SOURCE DATA:
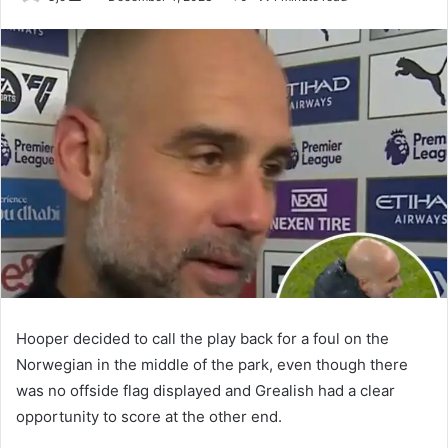
an
email
Hooper decided to call the play back for a foul on the
Norwegian in the middle of the park, even though there
was no offside flag displayed and Grealish had a clear
opportunity to score at the other end.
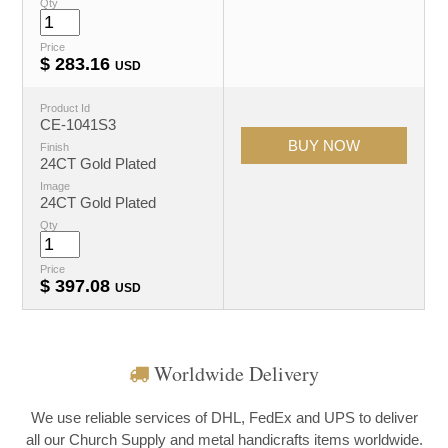
Qty
Price
$
283.16
USD
Product Id
CE-1041S3
Finish
24CT Gold Plated
Image
24CT Gold Plated
Qty
Price
$
397.08
USD
Worldwide Delivery
We use reliable services of DHL, FedEx and UPS to deliver
all our Church Supply and metal handicrafts items worldwide.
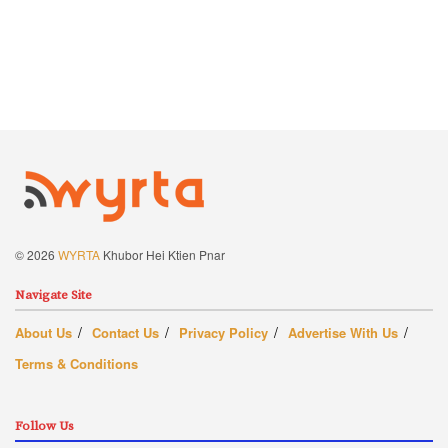
© 2026
WYRTA
Khubor Hei Ktien Pnar
Navigate Site
About Us
Contact Us
Privacy Policy
Advertise With Us
Terms & Conditions
Follow Us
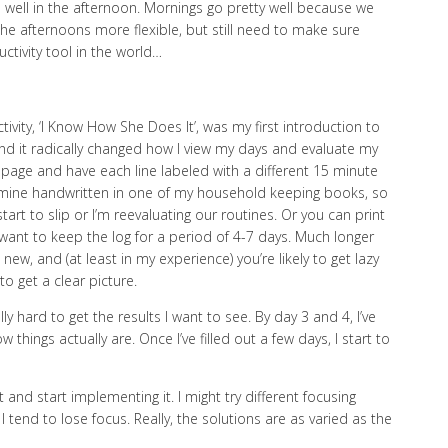
e well in the afternoon. Mornings go pretty well because we
 the afternoons more flexible, but still need to make sure
ctivity tool in the world…
ty, ‘I Know How She Does It’, was my first introduction to
o and it radically changed how I view my days and evaluate my
id page and have each line labeled with a different 15 minute
p mine handwritten in one of my household keeping books, so
art to slip or I’m reevaluating our routines. Or you can print
l want to keep the log for a period of 4-7 days. Much longer
 new, and (at least in my experience) you’re likely to get lazy
to get a clear picture.
ally hard to get the results I want to see. By day 3 and 4, I’ve
things actually are. Once I’ve filled out a few days, I start to
 and start implementing it. I might try different focusing
tend to lose focus. Really, the solutions are as varied as the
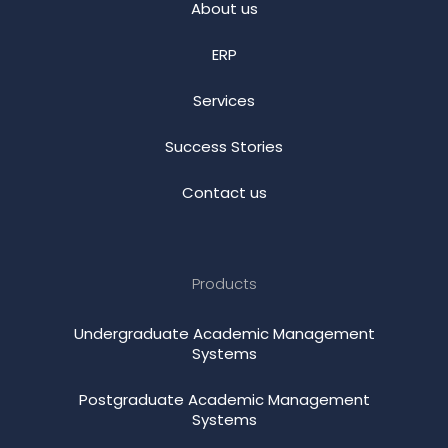
About us
ERP
Services
Success Stories
Contact us
Products
Undergraduate Academic Management
Systems
Postgraduate Academic Management
Systems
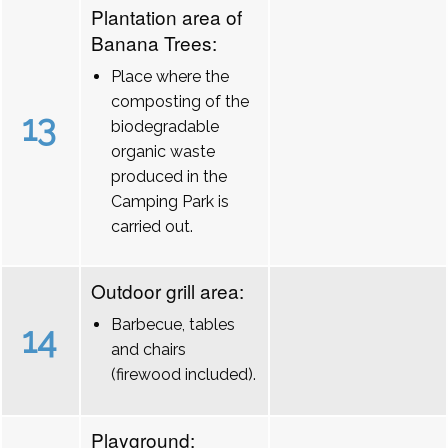
Plantation area of
Banana Trees:
Place where the
composting of the
13
biodegradable
organic waste
produced in the
Camping Park is
carried out.
Outdoor grill area:
Barbecue, tables
14
and chairs
(firewood included).
Playground:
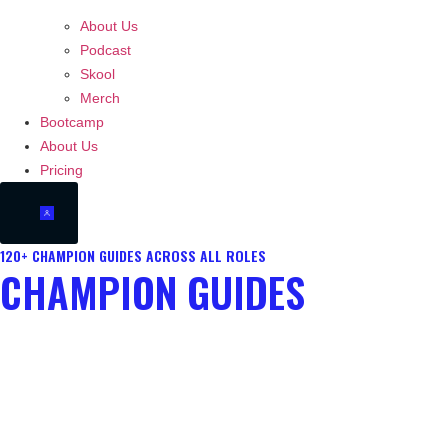
About Us
Podcast
Skool
Merch
Bootcamp
About Us
Pricing
120+ CHAMPION GUIDES ACROSS ALL ROLES
CHAMPION GUIDES
Access our up to date library of champion guides for your role. Each
guide is a blueprint for both decision making and execution for your
chosen champ. Learn champion identity, reference points, ability
usage and more.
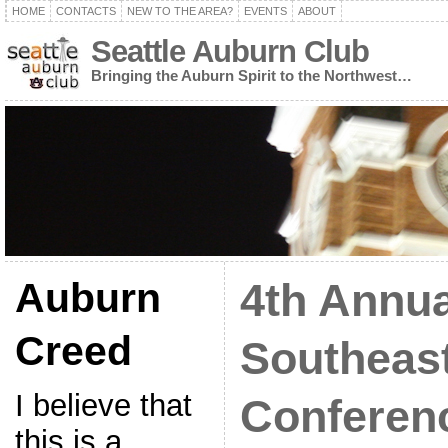
HOME
CONTACTS
NEW TO THE AREA?
EVENTS
ABOUT
Seattle Auburn Club
Bringing the Auburn Spirit to the Northwest…
Auburn
4th Annua
Creed
Southeas
I believe that
Conferenc
this is a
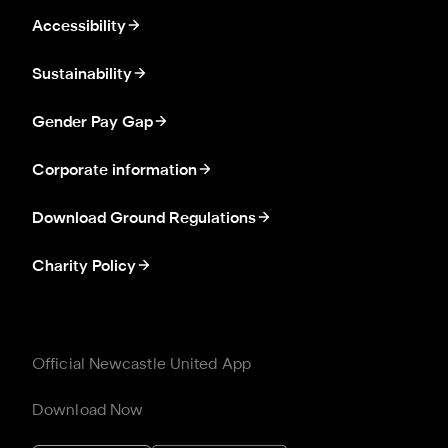
Accessibility
Sustainability
Gender Pay Gap
Corporate information
Download Ground Regulations
Charity Policy
Official Newcastle United App
Download Now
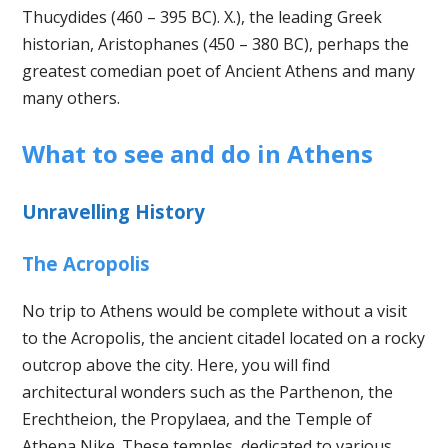
Thucydides (460 – 395 BC). X.), the leading Greek
historian, Aristophanes (450 – 380 BC), perhaps the
greatest comedian poet of Ancient Athens and many
many others.
What to see and do in Athens
Unravelling History
The Acropolis
No trip to Athens would be complete without a visit
to the Acropolis, the ancient citadel located on a rocky
outcrop above the city. Here, you will find
architectural wonders such as the Parthenon, the
Erechtheion, the Propylaea, and the Temple of
Athena Nike. These temples, dedicated to various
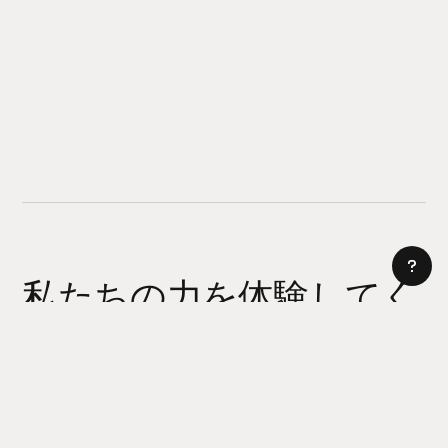
私たちの力を体験してく
ださい
AI サイトビルダー
今日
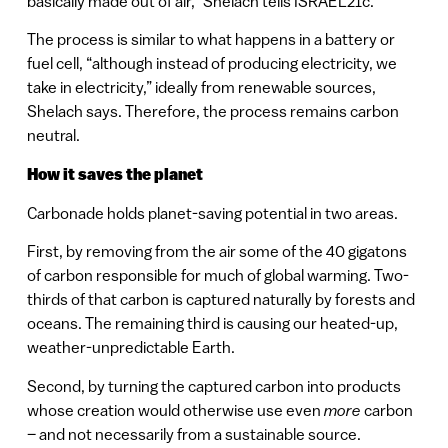
basically made out of air,” Shelach tells ISRAEL21c.
The process is similar to what happens in a battery or
fuel cell, “although instead of producing electricity, we
take in electricity,” ideally from renewable sources,
Shelach says. Therefore, the process remains carbon
neutral.
How it saves the planet
Carbonade holds planet-saving potential in two areas.
First, by removing from the air some of the 40 gigatons
of carbon responsible for much of global warming. Two-
thirds of that carbon is captured naturally by forests and
oceans. The remaining third is causing our heated-up,
weather-unpredictable Earth.
Second, by turning the captured carbon into products
whose creation would otherwise use even
more
carbon
– and not necessarily from a sustainable source.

WHAT YOU NEED TO DO: Please reprint the whole listing exactly and omit its pictures.

RESPONSE BOX:
an
email
Hooper decided to call the play back for a foul on the
Norwegian in the middle of the park, even though there
was no offside flag displayed and Grealish had a clear
opportunity to score at the other end.
Qty
Price
$
283.16
USD
Product Id
CE-1041S3
Finish
24CT Gold Plated
Image
24CT Gold Plated
Qty
Price
$
397.08
USD
Worldwide Delivery
We use reliable services of DHL, FedEx and UPS to deliver
all our Church Supply and metal handicrafts items worldwide.
© 2026
WYRTA
Khubor Hei Ktien Pnar
Navigate Site
About Us
Contact Us
Privacy Policy
Advertise With Us
Terms & Conditions
Follow Us
e well in the afternoon. Mornings go pretty well because we
 the afternoons more flexible, but still need to make sure
ctivity tool in the world…
ty, ‘I Know How She Does It’, was my first introduction to
o and it radically changed how I view my days and evaluate my
id page and have each line labeled with a different 15 minute
p mine handwritten in one of my household keeping books, so
art to slip or I’m reevaluating our routines. Or you can print
l want to keep the log for a period of 4-7 days. Much longer
 new, and (at least in my experience) you’re likely to get lazy
to get a clear picture.
ally hard to get the results I want to see. By day 3 and 4, I’ve
things actually are. Once I’ve filled out a few days, I start to
 and start implementing it. I might try different focusing
tend to lose focus. Really, the solutions are as varied as the
About us
ERP
Services
Success Stories
Contact us
Products
Undergraduate Academic Management
Systems
Postgraduate Academic Management
Systems
Plantation area of
Banana Trees:
Place where the
composting of the
13
biodegradable
organic waste
produced in the
Camping Park is
carried out.
Outdoor grill area:
Barbecue, tables
14
and chairs
(firewood included).
Playground:
About Us
Podcast
Skool
Merch
Bootcamp
About Us
Pricing
120+ CHAMPION GUIDES ACROSS ALL ROLES
CHAMPION GUIDES
Access our up to date library of champion guides for your role. Each
guide is a blueprint for both decision making and execution for your
chosen champ. Learn champion identity, reference points, ability
usage and more.
HOME
CONTACTS
NEW TO THE AREA?
EVENTS
ABOUT
Seattle Auburn Club
Bringing the Auburn Spirit to the Northwest…
Auburn
4th Annua
Creed
Southeas
I believe that
Conferenc
this is a
Accessibility
Sustainability
Gender Pay Gap
Corporate information
Download Ground Regulations
Charity Policy
Official Newcastle United App
Download Now
Thucydides (460 – 395 BC). X.), the leading Greek
historian, Aristophanes (450 – 380 BC), perhaps the
greatest comedian poet of Ancient Athens and many
many others.
What to see and do in Athens
Unravelling History
The Acropolis
No trip to Athens would be complete without a visit
to the Acropolis, the ancient citadel located on a rocky
outcrop above the city. Here, you will find
architectural wonders such as the Parthenon, the
Erechtheion, the Propylaea, and the Temple of
Athena Nike. These temples, dedicated to various
私たちの力を体験してく
ださい
AI サイトビルダー
今日
basically made out of air,” Shelach tells ISRAEL21c.
The process is similar to what happens in a battery or
fuel cell, “although instead of producing electricity, we
take in electricity,” ideally from renewable sources,
Shelach says. Therefore, the process remains carbon
neutral.
How it saves the planet
Carbonade holds planet-saving potential in two areas.
First, by removing from the air some of the 40 gigatons
of carbon responsible for much of global warming. Two-
thirds of that carbon is captured naturally by forests and
oceans. The remaining third is causing our heated-up,
weather-unpredictable Earth.
Second, by turning the captured carbon into products
whose creation would otherwise use even
more
carbon
– and not necessarily from a sustainable source.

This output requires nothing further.